[WORK REQUEST] Below are records to transcribe exactly, without their pictures.

[DATA UNDER STUDY]
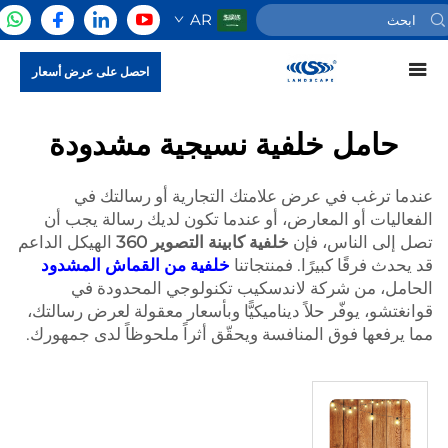
AR
احصل على عرض أسعار
حامل خلفية نسيجية مشدودة
عندما ترغب في عرض علامتك التجارية أو رسالتك في
الفعاليات أو المعارض، أو عندما تكون لديك رسالة يجب أن
تصل إلى الناس، فإن
خلفية كابينة التصوير 360
الهيكل الداعم
قد يحدث فرقًا كبيرًا. فمنتجاتنا
خلفية من القماش المشدود
الحامل، من شركة لاندسكيب تكنولوجي المحدودة في
قوانغتشو، يوفّر حلاً ديناميكيًّا وبأسعار معقولة لعرض رسالتك،
مما يرفعها فوق المنافسة ويحقّق أثراً ملحوظاً لدى جمهورك.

[TASK OUTPUT]
AR
احصل على عرض أسعار
حامل خلفية نسيجية مشدودة
عندما ترغب في عرض علامتك التجارية أو رسالتك في
الفعاليات أو المعارض، أو عندما تكون لديك رسالة يجب أن
تصل إلى الناس، فإن
خلفية كابينة التصوير 360
الهيكل الداعم
قد يحدث فرقًا كبيرًا. فمنتجاتنا
خلفية من القماش المشدود
الحامل، من شركة لاندسكيب تكنولوجي المحدودة في
قوانغتشو، يوفّر حلاً ديناميكيًّا وبأسعار معقولة لعرض رسالتك،
مما يرفعها فوق المنافسة ويحقّق أثراً ملحوظاً لدى جمهورك.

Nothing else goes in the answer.